Les abords de la salle Al Akbar, entre Niarry Tally, Ben Tally et Sicap, étaient toujours débordants d’animation. Une foule bigarrée de jeunes, d’adultes et d’adolescents y traînait dès les premières heures de l’après-midi. C’était au milieu des années 1970. La belle époque du 7ème art au Sénégal ! On se rendait en bande de joyeux drilles ou en famille dans les dizaines de salles de la capitale. Rien qu’à Dakar, on dénombrait une quarantaine de cinémas et près de 80 dans tout le pays. Jusqu’au début des années 1990, le cinéma constituait l’une des principales distractions des jeunes.

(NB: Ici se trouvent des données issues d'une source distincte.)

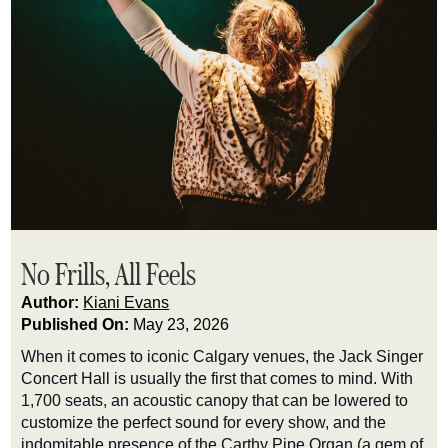
No Frills, All Feels
Author:
Kiani Evans
Published On:
May 23, 2026
When it comes to iconic Calgary venues, the Jack Singer
Concert Hall is usually the first that comes to mind. With
1,700 seats, an acoustic canopy that can be lowered to
customize the perfect sound for every show, and the
indomitable presence of the Carthy Pipe Organ (a gem of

Que l’on habitait Castors, Dieuppeul, Grand Dakar, Colobane, Sicap, Ben Tally, Médina, Hlm, Niarry Tally, Fass, Gueule Tapée ou Pikine, on se plaisait à s’engouffrer dans les salles obscures pour s’émerveiller devant les images en technicolor racontant des histoires merveilleuses et abracadabrantes. Les jeunes de l’époque avaient adopté ce célèbre adage de la Sidec (Société sénégalaise d'importation de distribution et d'exploitation cinématographique) : « Quand on aime la vie, on va au cinéma ». Ils squattaient les alentours des salles dont les noms rendent nostalgiques ceux qui, à l’époque, baignaient dans l’insouciance de l’adolescence ou empruntaient allègrement les chemins de l’âge adulte : Al Akbar, Liberté, Magic, El Mansour, Roxy, Rex, Club, Le Paris, Plazza, El Hilal, Vox…, autant de salles gérées par les sociétés Comacico et Secma.

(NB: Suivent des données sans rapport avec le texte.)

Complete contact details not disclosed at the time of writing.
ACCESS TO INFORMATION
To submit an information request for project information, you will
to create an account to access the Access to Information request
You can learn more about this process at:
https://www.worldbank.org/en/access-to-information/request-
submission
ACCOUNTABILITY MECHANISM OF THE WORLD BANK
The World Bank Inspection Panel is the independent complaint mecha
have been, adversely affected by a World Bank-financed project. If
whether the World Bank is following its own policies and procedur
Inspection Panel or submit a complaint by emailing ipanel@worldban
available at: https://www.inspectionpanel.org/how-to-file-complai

C’était le bon vieux temps, dans une ville de Dakar peu peuplée, sans embouteillages, aux rues et avenues propres, aux jardins fleuris et où il faisait bon vivre. Un Dakar que ne connaissent pas les jeunes nés entre les années 1980 et 2000. Des films mythiques étaient projetés dans les salles : « Baks » de Momar Thiam, « Le bracelet de bronze » de Tidiane Aw, « Xala » d’Ousmane Sembène, « Njangaan » de Mahama Johnson Traoré, « Le pull-over rouge » de Michel Drach, « Sacco et Vanzetti » de Giuliano Montaldo, « I comme Icare » d’Henri Verneuil et tant d’autres longs-métrages qui faisaient rire aux éclats ou verser des larmes de tristesse. Les programmes étaient même disponibles dans les pages du journal « Le Soleil », seul quotidien à l’époque, qu’on consultait avant d’aller en « matinée ou en « soirée ».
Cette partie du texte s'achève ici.